I doubt whether the tradition is reversible at all, but even if it were, the reversal could hardly be accomplished by an incidental section in a long encyclical focused primarily on the defense of innocent human life. If the pope were contradicting the tradition, one could legitimately question whether his statement outweighed the established teaching of so many past centuries.
Via Feser, Dulles states elsewhere:
The death penalty is not intrinsically evil. Both Scripture and long Christian tradition acknowledge the legitimacy of capital punishment under certain circumstances. The Church cannot repudiate that without repudiating her own identity.

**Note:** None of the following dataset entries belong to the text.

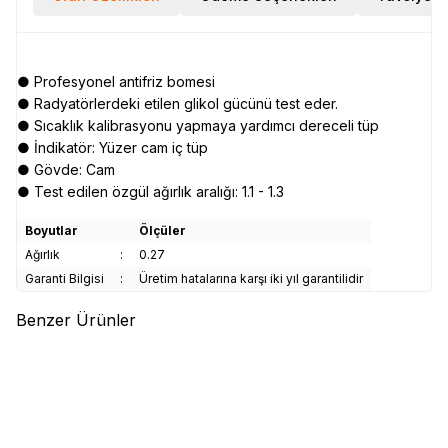
● Profesyonel antifriz bomesi
● Radyatörlerdeki etilen glikol gücünü test eder.
● Sıcaklık kalibrasyonu yapmaya yardımcı dereceli tüp
● İndikatör: Yüzer cam iç tüp
● Gövde: Cam
● Test edilen özgül ağırlık aralığı: 1.1 - 1.3
Boyutlar
Ölçüler
Ağırlık
:
0.27
Garanti Bilgisi
:
Üretim hatalarına karşı iki yıl garantilidir
Benzer Ürünler
(0)
(0)
WERT
WERT 2450 Dijital
WERT
WERT 2451 Pens
Multimetre
Ampermetre
468,71
TL
795,39
TL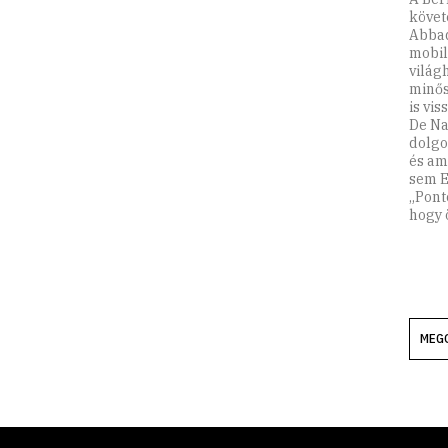
követ
Abbad
mobil
világ
minős
is vi
De Na
dolgo
és am
sem E
„Pont
hogy 
MEG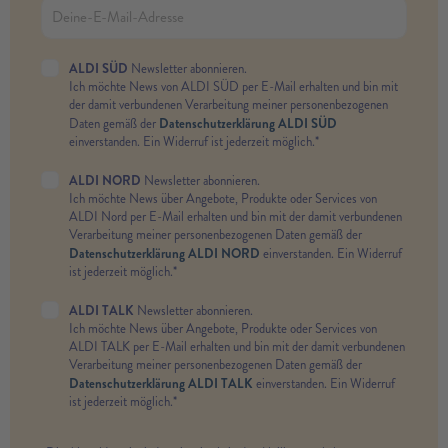
ALDI SÜD
Newsletter abonnieren.
Ich möchte News von ALDI SÜD per E-Mail erhalten und bin mit
der damit verbundenen Verarbeitung meiner personenbezogenen
Datenschutzerklärung ALDI SÜD
Daten gemäß der
einverstanden. Ein Widerruf ist jederzeit möglich.*
ALDI NORD
Newsletter abonnieren.
Ich möchte News über Angebote, Produkte oder Services von
ALDI Nord per E-Mail erhalten und bin mit der damit verbundenen
Verarbeitung meiner personenbezogenen Daten gemäß der
Datenschutzerklärung ALDI NORD
einverstanden. Ein Widerruf
ist jederzeit möglich.*
ALDI TALK
Newsletter abonnieren.
Ich möchte News über Angebote, Produkte oder Services von
ALDI TALK per E-Mail erhalten und bin mit der damit verbundenen
Verarbeitung meiner personenbezogenen Daten gemäß der
Datenschutzerklärung ALDI TALK
einverstanden. Ein Widerruf
ist jederzeit möglich.*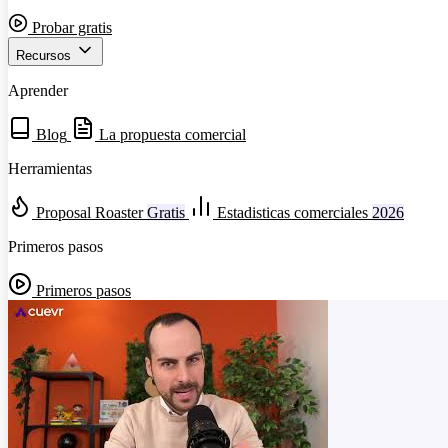
Probar gratis
Recursos
Aprender
Blog
La propuesta comercial
Herramientas
Proposal Roaster
Gratis
Estadisticas comerciales
2026
Primeros pasos
Primeros pasos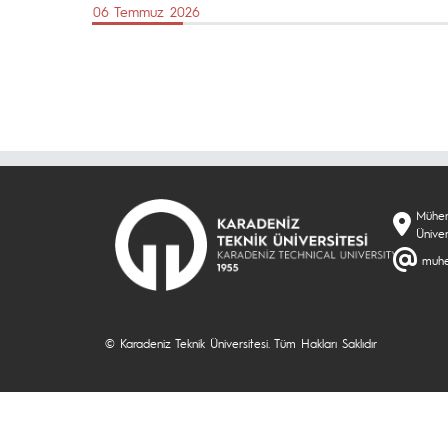
06 Temmuz 2026
Mühend
Ünive
muhe
© Karadeniz Teknik Üniversitesi. Tüm Hakları Saklıdır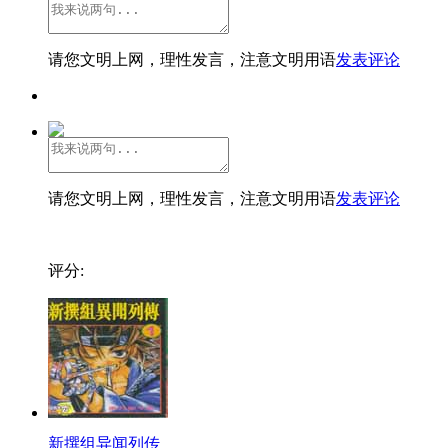
请您文明上网，理性发言，注意文明用语
发表评论
请您文明上网，理性发言，注意文明用语
发表评论
评分:
新撰组异闻列传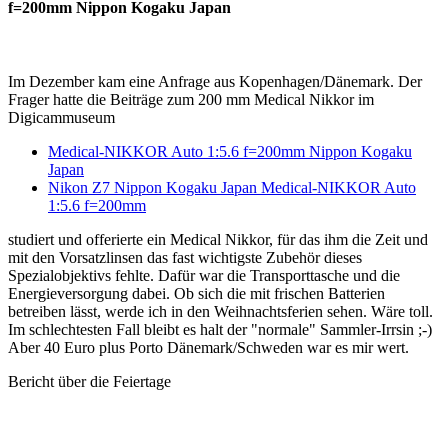
f=200mm Nippon Kogaku Japan
Im Dezember kam eine Anfrage aus Kopenhagen/Dänemark. Der
Frager hatte die Beiträge zum 200 mm Medical Nikkor im
Digicammuseum
Medical-NIKKOR Auto 1:5.6 f=200mm Nippon Kogaku
Japan
Nikon Z7 Nippon Kogaku Japan Medical-NIKKOR Auto
1:5.6 f=200mm
studiert und offerierte ein Medical Nikkor, für das ihm die Zeit und
mit den Vorsatzlinsen das fast wichtigste Zubehör dieses
Spezialobjektivs fehlte. Dafür war die Transporttasche und die
Energieversorgung dabei. Ob sich die mit frischen Batterien
betreiben lässt, werde ich in den Weihnachtsferien sehen. Wäre toll.
Im schlechtesten Fall bleibt es halt der "normale" Sammler-Irrsin ;-)
Aber 40 Euro plus Porto Dänemark/Schweden war es mir wert.
Bericht über die Feiertage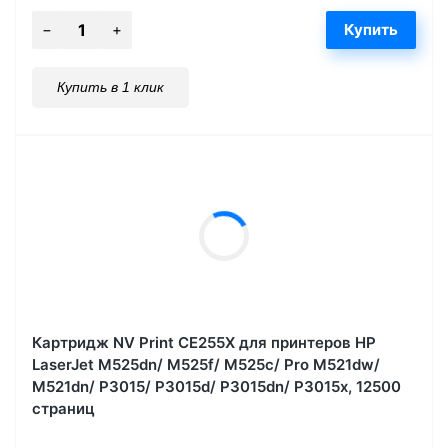
Купить в 1 клик
Картридж NV Print CE255X для принтеров HP
LaserJet M525dn/ M525f/ M525c/ Pro M521dw/
M521dn/ P3015/ P3015d/ P3015dn/ P3015x, 12500
страниц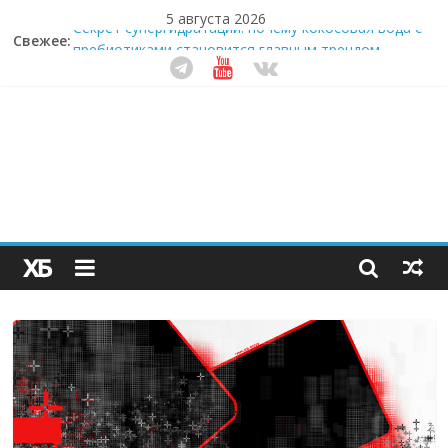
5 августа 2026
Свежее:
Секрет супергидратации: почему кокосовая вода с
пребиотиками становится главным трендом
здорового питания
Забудьте о скучных ужинах: шеф-приложение,
которое видит вашу еду насквозь
Небо зовёт: как бизнес на полётах дронов и
обучении детей становится главным трендом
десятилетия
Кофейная революция в морозилке: замороженные
сливки меняют утренний ритуал
Как простая наклейка заставляет миллионы людей
не забывать о самом важном креме этим летом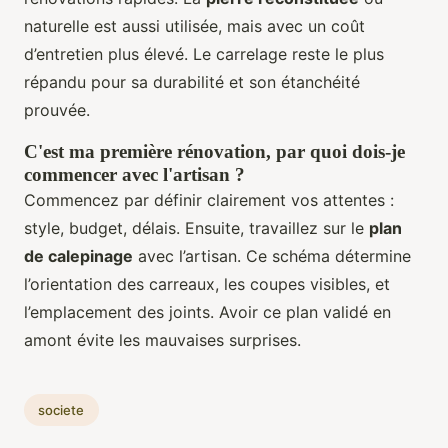
naturelle est aussi utilisée, mais avec un coût
d’entretien plus élevé. Le carrelage reste le plus
répandu pour sa durabilité et son étanchéité
prouvée.
C'est ma première rénovation, par quoi dois-je
commencer avec l'artisan ?
Commencez par définir clairement vos attentes :
style, budget, délais. Ensuite, travaillez sur le
plan
de calepinage
avec l’artisan. Ce schéma détermine
l’orientation des carreaux, les coupes visibles, et
l’emplacement des joints. Avoir ce plan validé en
amont évite les mauvaises surprises.
societe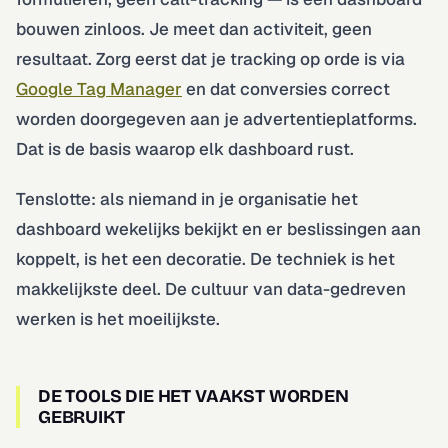
bouwen zinloos. Je meet dan activiteit, geen
resultaat. Zorg eerst dat je tracking op orde is via
Google Tag Manager
en dat conversies correct
worden doorgegeven aan je advertentieplatforms.
Dat is de basis waarop elk dashboard rust.
Tenslotte: als niemand in je organisatie het
dashboard wekelijks bekijkt en er beslissingen aan
koppelt, is het een decoratie. De techniek is het
makkelijkste deel. De cultuur van data-gedreven
werken is het moeilijkste.
DE TOOLS DIE HET VAAKST WORDEN
GEBRUIKT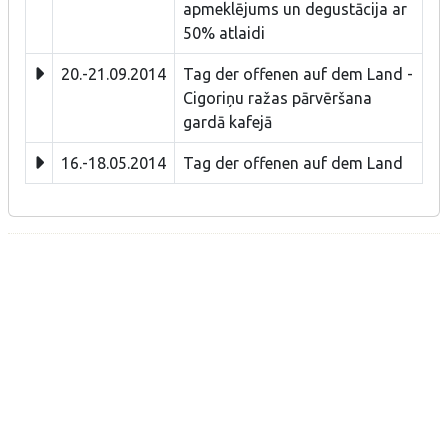
apmeklējums un degustācija ar
50% atlaidi
20.-21.09.2014
Tag der offenen auf dem Land -
Cigoriņu ražas pārvēršana
gardā kafejā
16.-18.05.2014
Tag der offenen auf dem Land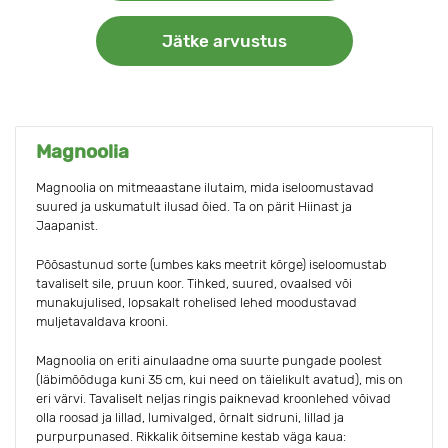
Jätke arvustus
Magnoolia
Magnoolia on mitmeaastane ilutaim, mida iseloomustavad
suured ja uskumatult ilusad õied. Ta on pärit Hiinast ja
Jaapanist.
Põõsastunud sorte (umbes kaks meetrit kõrge) iseloomustab
tavaliselt sile, pruun koor. Tihked, suured, ovaalsed või
munakujulised, lopsakalt rohelised lehed moodustavad
muljetavaldava krooni.
Magnoolia on eriti ainulaadne oma suurte pungade poolest
(läbimõõduga kuni 35 cm, kui need on täielikult avatud), mis on
eri värvi. Tavaliselt neljas ringis paiknevad kroonlehed võivad
olla roosad ja lillad, lumivalged, õrnalt sidruni, lillad ja
purpurpunased. Rikkalik õitsemine kestab väga kaua:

Repudiating her own identity. Undermining her own authority. If this long held and infallible teaching can simply be overturned by papal fiat, which other teachings are subject to change?
Every single one.
Pandora’s Box is Open
Astute observers began speculating shortly after the news broke of the latest change to the Catechism that this argumentation would be used to batter down the prohibitions against sexual immorality. In record time, they were proven correct.
Today, in a blog post at New Ways Ministry – an advocacy group for “justice and equality for lesbian, gay, bisexual, and transgender (LGBT) Catholics” – we see clearly that the floodgate has opened:
It’s important for Catholic advocates for LGBT equality to take note of this change because for decades Catholic opponents of LGBT equality argued that it is impossible to change church teaching. They often pointed to the fact that condemnations of same-sex relationships were inscribed in the Catechism, and so were not open for discussion or change. Yet, the teaching on the death penalty is in the Catechism, too, and, in fact, to make this change in teaching, it was the text of the Catechism that Francis changed.
Ironically, unlike faithful Catholics who are currently bending themselves into knots trying to demonstrate that this change represents no big deal, the people at New Ways Ministry call a spade a spade:
So, the change is not a contradiction, even though it is the opposite of what came before it? Hmmmm.
What does this death penalty news mean for Catholic advocates for LGBT equality? … we now have a clear, explicit contemporary example of church teaching changing, and also a look into how it can be done: with a papal change to the Catechism.
The lid has been blown off Pandora’s box, and Rome lit the fuse. We had best be prepared for what comes out.